Many of us have a habit.
We avoid doing the things that we should be doing FIRST. We avoid taking the big decisions of life or try to deny that there are any decisions to be made.
And we think that by avoiding the decision we are making the problem vanish.
There may be a job you may be hating but you may be denying the truth of it. You know you want to sit down and decide about it, but the whole thing seems like too much hard work and so you DENY it or avoid thinking about it.
Making a big decision is like a leap, it is scary. (Image thanks to Hamad Al Mohannna)
There may be a relationship that is not working but you know that addressing this truth will be a lot of effort and it sounds scary too, so you avoid sitting down and making a big decision.
There may be some change you want to make in your life but you avoid sitting down and committing to the change. It sounds like too much effort and too scary. And you think that by avoiding the change, you can make the need for the change vanish.
Here's the interesting thing we are going to address in this article:
|By avoiding a big decision, you have already made a BIG decision. To continue things as they are, forever.|
You have CHOSEN to continue in that job or continue the way your relationship is or continue whatever you wanted to decide upon. You have done this by simply avoiding any decision.
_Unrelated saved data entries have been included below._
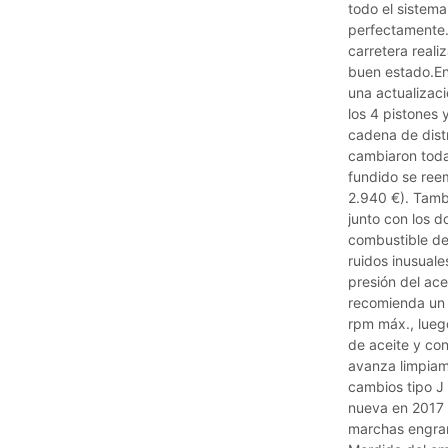
todo el sistem
perfectamente.
carretera reali
buen estado.En
una actualizaci
los 4 pistones 
cadena de dist
cambiaron todas
fundido se ree
2.940 €). Tamb
junto con los 
combustible de 
ruidos inusuales
presión del ace
recomienda un
rpm máx., lueg
de aceite y con
avanza limpiam
cambios tipo J
nueva en 2017 e
marchas engran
Let us look at a simple situation where you feel unpleasant when interacting with a certain person.
However, your work/habits ensure that you interact with this person regularly (let us call him Mr X for now).
You always feel unpleasant interacting with Mr X, but you continue doing so in the same way. You tell yourself – I should make some decision with respect to Mr X. You even complain about Mr X to other people. But you avoid taking a clear decision with respect to Mr X or coming up with a solution. This goes on and on and you are not happy.
If you do this, then, by avoiding any decision, you have already made your decision. You have already decided to continue interacting with Mr X forever (until you change your decision). Note that had you NOT avoided deciding about the situation, you might have come up with some possible solutions (like discussing what you don't like with Mr X, taking certain precautions with respect to Mr X etc) but by avoiding a decision you have MADE a clear decision to accept what is happening right now forever.
This is what happens every single time we avoid a major life decision because we think it is too much work or too scary. It may be too much work and scary but it is STILL ten times better to consciously sit and make some sort of decision because you're anyway making one even if you avoid it!
When you want to cut down on your TV but are avoiding making a clear decision on how, when, what – you are happily deciding to keep your TV intake just the same.
When you are avoiding a clear decision about your smoking habit and are not making a clear, well thought of decision about how and when to do it, you are happily saying yes to smoking as you do now, forever.
When you are avoiding a clear decision about when and how to start your own business, you are already making a decision to never start it and continue as you are.
Since you can see that avoiding any big life decision is anyway a myth, do the hard work and make that decision. At least sit up and address what you want to change in your life. Let it be scary. Let it take a full day of you confronting yourself. But do it now because there is no other choice. There is really no postponement. It doesn't exist. It's a decision either way.
You are always choosing your life. You can avoid taking responsibility for your choices BUT you cannot help but make a choice. You are making a choice whatever you do. So you might as well stand up, take responsibility for your choices and make the choice you truly want.
Go ahead, have a wonderful day where you accept responsibilities for your choices.